(Page-level text extractions)
▬▬▬▬▬▬

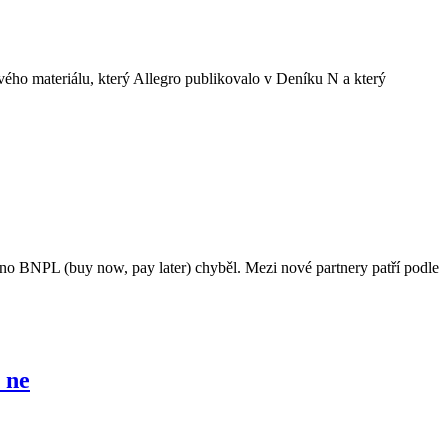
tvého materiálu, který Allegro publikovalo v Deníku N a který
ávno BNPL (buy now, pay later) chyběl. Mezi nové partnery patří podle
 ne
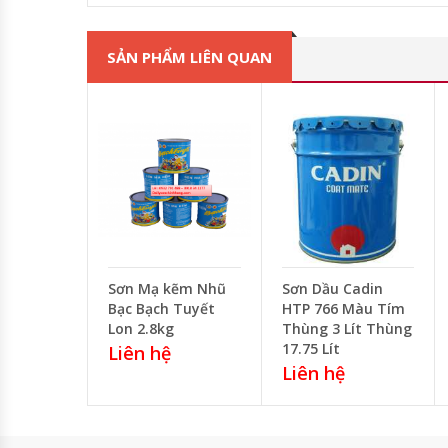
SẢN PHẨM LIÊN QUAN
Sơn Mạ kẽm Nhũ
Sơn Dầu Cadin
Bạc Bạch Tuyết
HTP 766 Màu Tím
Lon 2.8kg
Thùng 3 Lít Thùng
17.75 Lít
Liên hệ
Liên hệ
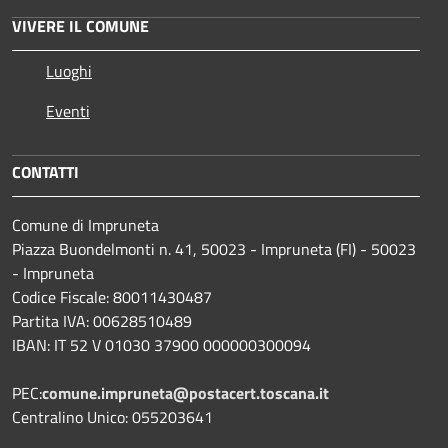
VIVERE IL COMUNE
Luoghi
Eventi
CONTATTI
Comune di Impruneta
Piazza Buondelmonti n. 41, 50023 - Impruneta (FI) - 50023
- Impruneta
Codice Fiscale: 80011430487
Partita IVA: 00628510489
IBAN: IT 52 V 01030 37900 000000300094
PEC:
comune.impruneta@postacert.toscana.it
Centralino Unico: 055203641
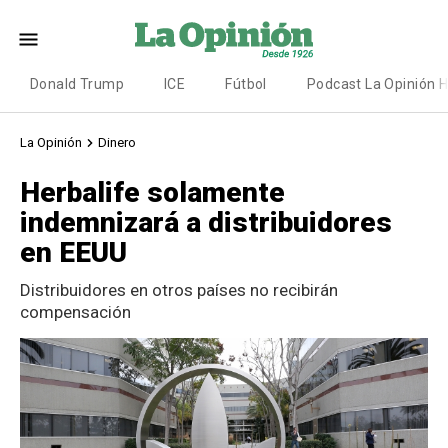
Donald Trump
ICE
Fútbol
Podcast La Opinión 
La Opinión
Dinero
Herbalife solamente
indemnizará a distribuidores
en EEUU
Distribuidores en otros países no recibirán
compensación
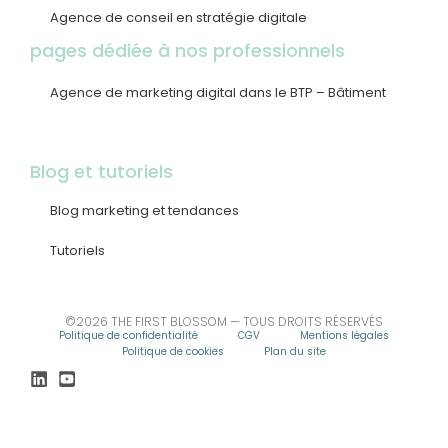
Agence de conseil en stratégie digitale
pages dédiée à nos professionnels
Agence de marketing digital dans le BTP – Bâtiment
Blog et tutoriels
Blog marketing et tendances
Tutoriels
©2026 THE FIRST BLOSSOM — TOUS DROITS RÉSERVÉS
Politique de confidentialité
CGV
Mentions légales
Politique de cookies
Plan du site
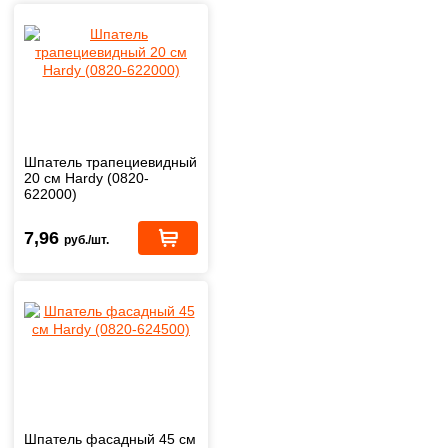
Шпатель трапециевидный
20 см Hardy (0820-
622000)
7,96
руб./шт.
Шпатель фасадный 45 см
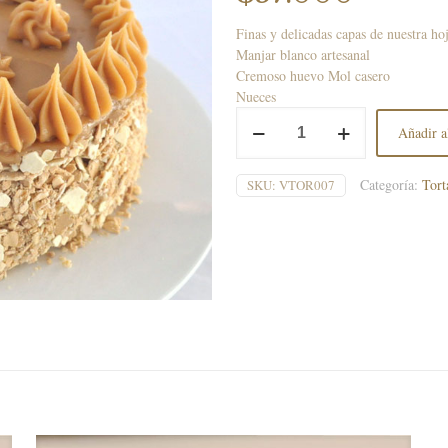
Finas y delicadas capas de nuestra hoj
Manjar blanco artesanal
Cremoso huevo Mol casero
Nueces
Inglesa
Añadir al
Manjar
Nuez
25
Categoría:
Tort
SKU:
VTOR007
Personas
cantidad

▬▬▬▬▬▬

» **Problem requirements**: The answer must be an exact copy of the lines from the one that holds "Шпатель фасадный 45 см" through the end of the data, both included, with no pictures.

» **Solution to the exercise**:
Шпатель фасадный 45 см
Finas y delicadas capas de nuestra hoj
Manjar blanco artesanal
Cremoso huevo Mol casero
Nueces
Inglesa
Añadir al
Manjar
Nuez
25
Categoría:
Tort
SKU:
VTOR007
Personas
cantidad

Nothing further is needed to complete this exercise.